Una mujer tiene un 30% menos de probabilidades de ser convocada a una entrevista de trabajo que un hombre con sus mismas características. Según un estudio de Fundación la Caixa, la discriminación de género es aún mayor en candidatas con hijos, y disminuye, aunque no desaparece, cuando tienen mayor cualificación para el puesto.
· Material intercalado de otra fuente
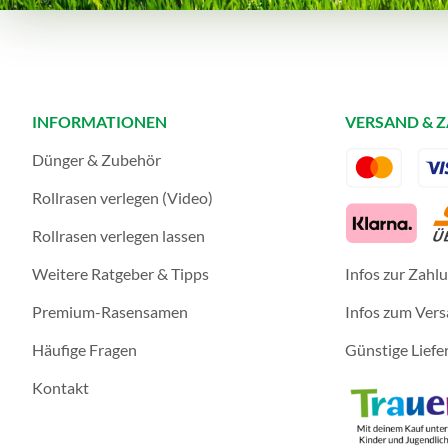
INFORMATIONEN
VERSAND & 
Dünger & Zubehör
Rollrasen verlegen (Video)
Rollrasen verlegen lassen
Weitere Ratgeber & Tipps
Infos zur Zahl
Premium-Rasensamen
Infos zum Ver
Häufige Fragen
Günstige Liefe
Kontakt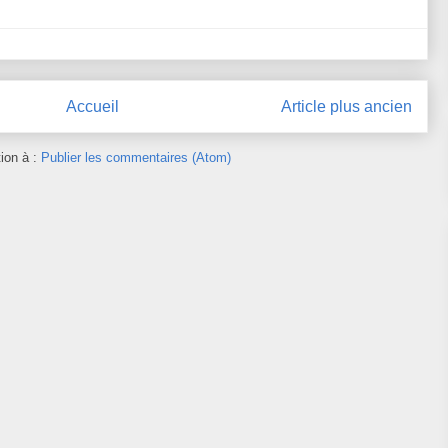
Accueil
Article plus ancien
tion à :
Publier les commentaires (Atom)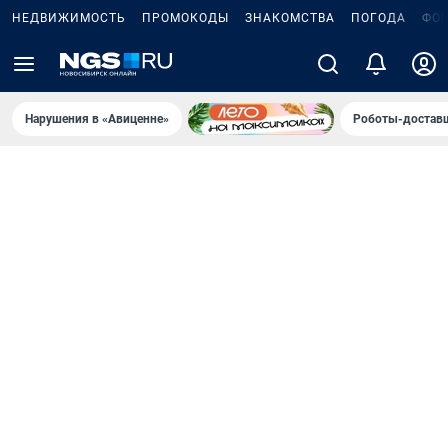
НЕДВИЖИМОСТЬ
ПРОМОКОДЫ
ЗНАКОМСТВА
ПОГОДА
ФО
Нарушения в «Авиценне»
Роботы-доставщ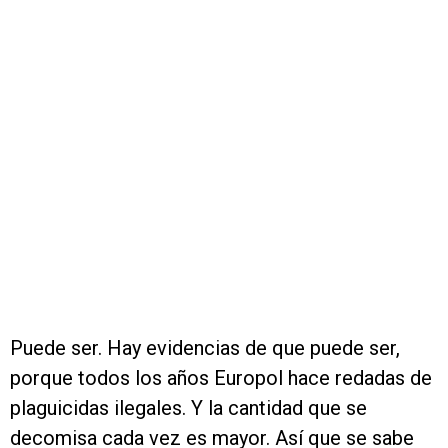
Puede ser. Hay evidencias de que puede ser,
porque todos los años Europol hace redadas de
plaguicidas ilegales. Y la cantidad que se
decomisa cada vez es mayor. Así que se sabe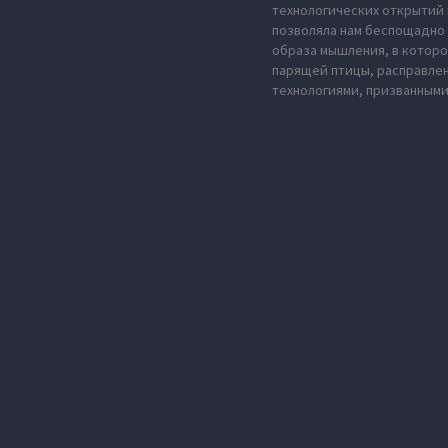
технологических открытий 
позволяла нам беспощадно 
образа мышления, в которо
парящей птицы, расправле
технологиями, призванными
Ese dato es sólo uno de los miles lanzados con motivo del Día de la Mujer, tras 'celebrar' el Día de la Igualdad Salarial con la noticia de que las valencianas ganan 5.300 euros menos al año: trabajan 'gratis' desde el 9 de octubre.

Yo, que trabajo en lo que me gusta, crecí entre personas fuertes, luchadoras, que me educaron para no sentirme más que nadie, pero tampoco menos. Hoy tengo la suerte de vivir rodeada de mujeres que son puro talento, y también de hombres, con la diferencia de que ellas tienen que demostrar a diario lo que a ellos se les presupone. Y no, no quiero ser igual que los hombres, como tampoco creo que todas las mujeres seamos iguales, lo que quiero es tener los mismos derechos. Según la RAE, eso es el feminismo, sin apellidos ni etiquetas. No ser discriminada por haber nacido mujer. Que nadie dé por hecho que mi aspiración es ser madre o que, si decido serlo, la crianza anulará mi entrega profesional.

El pasado viernes no hice huelga, tampoco el anterior 8-M, por motivos que a nadie le incumben y con la conciencia tranquila de quien reivindica la igualdad de derechos a diario. Ojalá lo hiciesen todos aquellos que se fotografían con pancartas o quienes buscan excusas para desacreditar un movimiento imparable. La solución es educar en la igualdad, practicar la empatía y, juntos, exigir a gobiernos y empresas que pasen de lucir lazos morados de año en año a demostrar, con hechos, que quieren cambiar las cosas.